Start of Entries shown

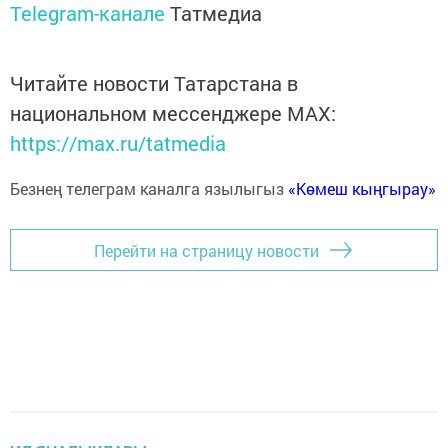
Telegram-канале
Татмедиа
Читайте новости Татарстана в
национальном мессенджере MАХ:
https://max.ru/tatmedia
Безнең телеграм каналга язылыгыз
«Көмеш кыңгырау»
Перейти на страницу новости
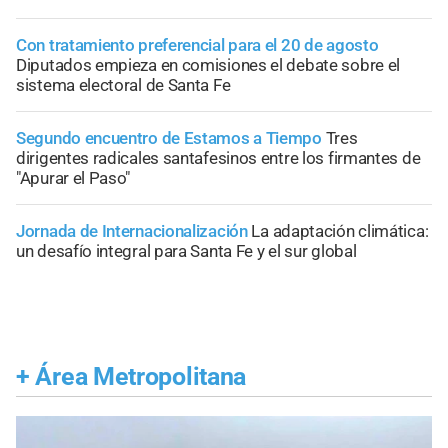
Con tratamiento preferencial para el 20 de agosto
Diputados empieza en comisiones el debate sobre el
sistema electoral de Santa Fe
Segundo encuentro de Estamos a Tiempo
Tres
dirigentes radicales santafesinos entre los firmantes de
"Apurar el Paso"
Jornada de Internacionalización
La adaptación climática:
un desafío integral para Santa Fe y el sur global
+
Área Metropolitana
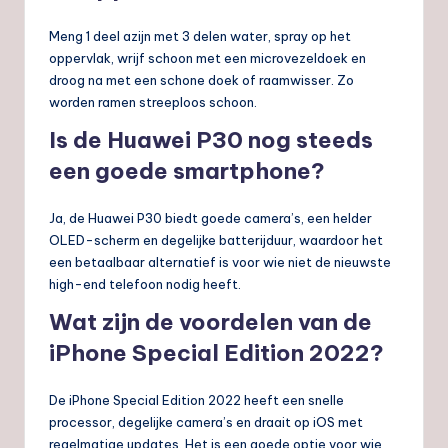
Meng 1 deel azijn met 3 delen water, spray op het
oppervlak, wrijf schoon met een microvezeldoek en
droog na met een schone doek of raamwisser. Zo
worden ramen streeploos schoon.
Is de Huawei P30 nog steeds
een goede smartphone?
Ja, de Huawei P30 biedt goede camera’s, een helder
OLED-scherm en degelijke batterijduur, waardoor het
een betaalbaar alternatief is voor wie niet de nieuwste
high-end telefoon nodig heeft.
Wat zijn de voordelen van de
iPhone Special Edition 2022?
De iPhone Special Edition 2022 heeft een snelle
processor, degelijke camera’s en draait op iOS met
regelmatige updates. Het is een goede optie voor wie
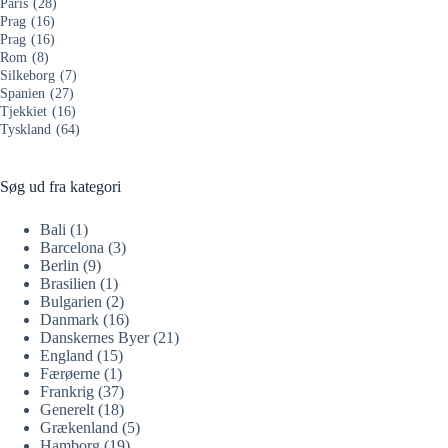
Paris
(28)
Prag
(16)
Prag
(16)
Rom
(8)
Silkeborg
(7)
Spanien
(27)
Tjekkiet
(16)
Tyskland
(64)
Søg ud fra kategori
Bali
(1)
Barcelona
(3)
Berlin
(9)
Brasilien
(1)
Bulgarien
(2)
Danmark
(16)
Danskernes Byer
(21)
England
(15)
Færøerne
(1)
Frankrig
(37)
Generelt
(18)
Grækenland
(5)
Hamborg
(19)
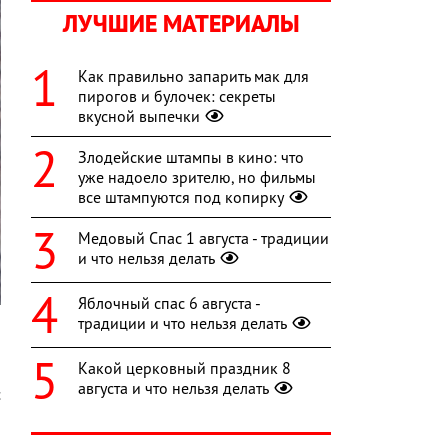
ЛУЧШИЕ МАТЕРИАЛЫ
Как правильно запарить мак для
пирогов и булочек: секреты
вкусной выпечки
Злодейские штампы в кино: что
уже надоело зрителю, но фильмы
все штампуются под копирку
Медовый Спас 1 августа - традиции
и что нельзя делать
Яблочный спас 6 августа -
традиции и что нельзя делать
Какой церковный праздник 8
-
августа и что нельзя делать
с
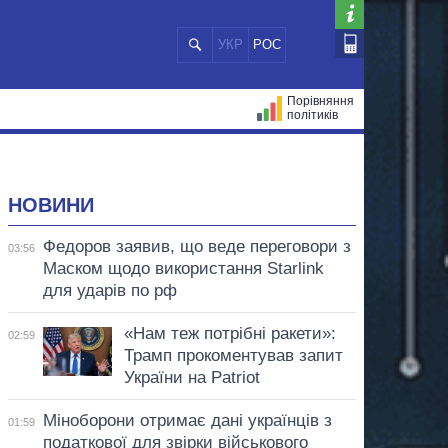
УКР
РОС
Порівняння
політиків
ЦІЙ
МЕРИ МІСТ
ВСІ ПЕРСОНИ
НОВИНИ
Федоров заявив, що веде переговори з
03:56
Маском щодо використання Starlink
для ударів по рф
«Нам теж потрібні ракети»:
02:59
Трамп прокоментував запит
України на Patriot
Міноборони отримає дані українців з
01:59
податкової для звірки військового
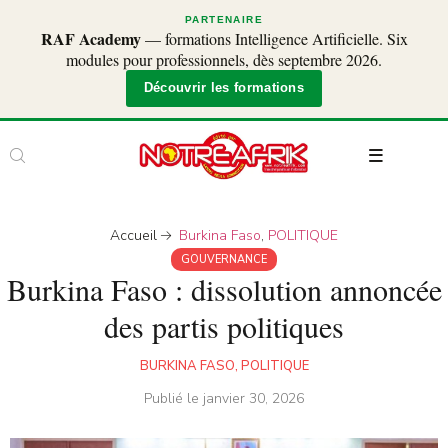
PARTENAIRE
RAF Academy
— formations Intelligence Artificielle. Six
modules pour professionnels, dès septembre 2026.
Découvrir les formations
Accueil
Burkina Faso
,
POLITIQUE
GOUVERNANCE
Burkina Faso : dissolution annoncée
des partis politiques
BURKINA FASO
,
POLITIQUE
Publié le
janvier 30, 2026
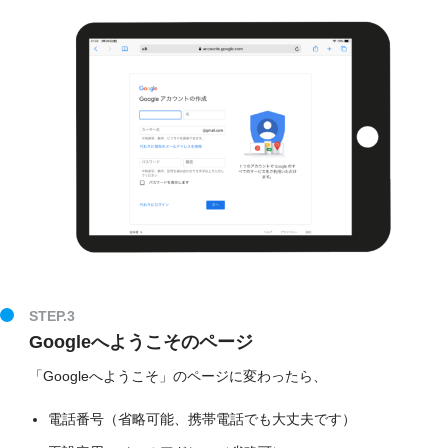
STEP.3
Googleへようこそのページ
「Googleへようこそ」のページに変わったら、
電話番号（省略可能、携帯電話でも大丈夫です）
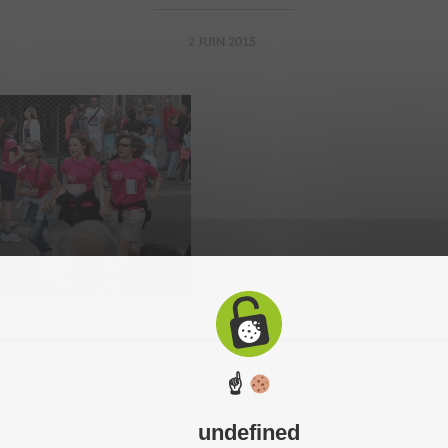
2 JUIN 2015
☝
 2015. Tous droits réservés. Réalisation du site :
C-toucom
-
Mentions légales
-
P
undefined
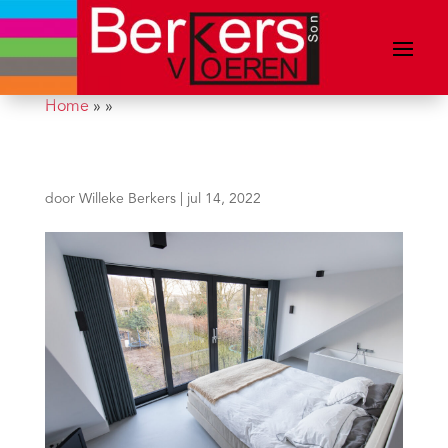
Home
»
»
door
Willeke Berkers
|
jul 14, 2022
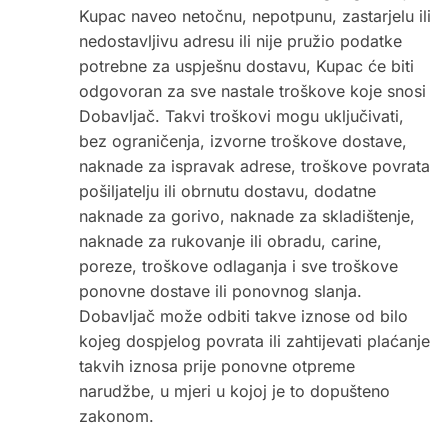
Kupac naveo netočnu, nepotpunu, zastarjelu ili
nedostavljivu adresu ili nije pružio podatke
potrebne za uspješnu dostavu, Kupac će biti
odgovoran za sve nastale troškove koje snosi
Dobavljač. Takvi troškovi mogu uključivati,
bez ograničenja, izvorne troškove dostave,
naknade za ispravak adrese, troškove povrata
pošiljatelju ili obrnutu dostavu, dodatne
naknade za gorivo, naknade za skladištenje,
naknade za rukovanje ili obradu, carine,
poreze, troškove odlaganja i sve troškove
ponovne dostave ili ponovnog slanja.
Dobavljač može odbiti takve iznose od bilo
kojeg dospjelog povrata ili zahtijevati plaćanje
takvih iznosa prije ponovne otpreme
narudžbe, u mjeri u kojoj je to dopušteno
zakonom.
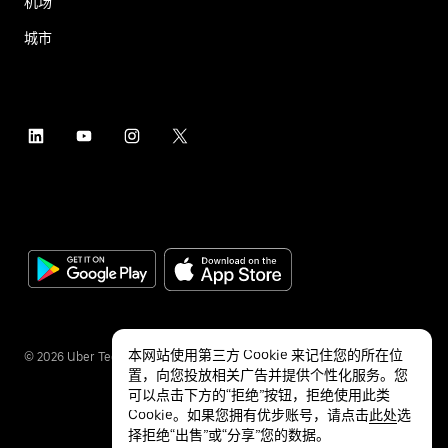
机场
城市
本网站使用第三方 Cookie 来记住您的所在位
©
2026
Uber Technologies Inc.
置，向您投放相关广告并提供个性化服务。您
可以点击下方的“拒绝”按钮，拒绝使用此类
Cookie。如果您拥有优步账号，请点击
此处
选
择拒绝“出售”或“分享”您的数据。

End of Entries shown

_Problem description_
Repeat all the material exactly, but keep pictures out of the copy.

_Solution to the problem_
Telegram-канале
Татмедиа
Читайте новости Татарстана в
национальном мессенджере MАХ:
https://max.ru/tatmedia
Безнең телеграм каналга язылыгыз
«Көмеш кыңгырау»
Перейти на страницу новости
Con tratamiento preferencial para el 20 de agosto
Diputados empieza en comisiones el debate sobre el
sistema electoral de Santa Fe
Segundo encuentro de Estamos a Tiempo
Tres
dirigentes radicales santafesinos entre los firmantes de
"Apurar el Paso"
Jornada de Internacionalización
La adaptación climática:
un desafío integral para Santa Fe y el sur global
+
Área Metropolitana
Meng 1 deel azijn met 3 delen water, spray op het
oppervlak, wrijf schoon met een microvezeldoek en
droog na met een schone doek of raamwisser. Zo
worden ramen streeploos schoon.
Is de Huawei P30 nog steeds
een goede smartphone?
Ja, de Huawei P30 biedt goede camera’s, een helder
OLED-scherm en degelijke batterijduur, waardoor het
een betaalbaar alternatief is voor wie niet de nieuwste
high-end telefoon nodig heeft.
Wat zijn de voordelen van de
iPhone Special Edition 2022?
De iPhone Special Edition 2022 heeft een snelle
processor, degelijke camera’s en draait op iOS met
regelmatige updates. Het is een goede optie voor wie
Paris
(28)
Prag
(16)
Prag
(16)
Rom
(8)
Silkeborg
(7)
Spanien
(27)
Tjekkiet
(16)
Tyskland
(64)
Søg ud fra kategori
Bali
(1)
Barcelona
(3)
Berlin
(9)
Brasilien
(1)
Bulgarien
(2)
Danmark
(16)
Danskernes Byer
(21)
England
(15)
Færøerne
(1)
Frankrig
(37)
Generelt
(18)
Grækenland
(5)
Hamborg
(19)
ЛУЧШИЕ МАТЕРИАЛЫ
Как правильно запарить мак для
пирогов и булочек: секреты
вкусной выпечки
Злодейские штампы в кино: что
уже надоело зрителю, но фильмы
все штампуются под копирку
Медовый Спас 1 августа - традиции
и что нельзя делать
Яблочный спас 6 августа -
традиции и что нельзя делать
Какой церковный праздник 8
-
августа и что нельзя делать
с
УКР
РОС
Порівняння
політиків
ЦІЙ
МЕРИ МІСТ
ВСІ ПЕРСОНИ
НОВИНИ
Федоров заявив, що веде переговори з
03:56
Маском щодо використання Starlink
для ударів по рф
«Нам теж потрібні ракети»:
02:59
Трамп прокоментував запит
України на Patriot
Міноборони отримає дані українців з
01:59
податкової для звірки військового
PARTENAIRE
RAF Academy
— formations Intelligence Artificielle. Six
modules pour professionnels, dès septembre 2026.
Découvrir les formations
Accueil
Burkina Faso
,
POLITIQUE
GOUVERNANCE
Burkina Faso : dissolution annoncée
des partis politiques
BURKINA FASO
,
POLITIQUE
Publié le
janvier 30, 2026
STEP.3
Googleへようこそのページ
「Googleへようこそ」のページに変わったら、
電話番号（省略可能、携帯電話でも大丈夫です）
2 JUIN 2015
☝
 2015. Tous droits réservés. Réalisation du site :
C-toucom
-
Mentions légales
-
P
undefined
Home
»
»
door
Willeke Berkers
|
jul 14, 2022
Kupac naveo netočnu, nepotpunu, zastarjelu ili
nedostavljivu adresu ili nije pružio podatke
potrebne za uspješnu dostavu, Kupac će biti
odgovoran za sve nastale troškove koje snosi
Dobavljač. Takvi troškovi mogu uključivati,
bez ograničenja, izvorne troškove dostave,
naknade za ispravak adrese, troškove povrata
pošiljatelju ili obrnutu dostavu, dodatne
naknade za gorivo, naknade za skladištenje,
naknade za rukovanje ili obradu, carine,
poreze, troškove odlaganja i sve troškove
ponovne dostave ili ponovnog slanja.
Dobavljač može odbiti takve iznose od bilo
kojeg dospjelog povrata ili zahtijevati plaćanje
takvih iznosa prije ponovne otpreme
narudžbe, u mjeri u kojoj je to dopušteno
zakonom.
机场
城市
本网站使用第三方 Cookie 来记住您的所在位
©
2026
Uber Technologies Inc.
置，向您投放相关广告并提供个性化服务。您
可以点击下方的“拒绝”按钮，拒绝使用此类
Cookie。如果您拥有优步账号，请点击
此处
选
择拒绝“出售”或“分享”您的数据。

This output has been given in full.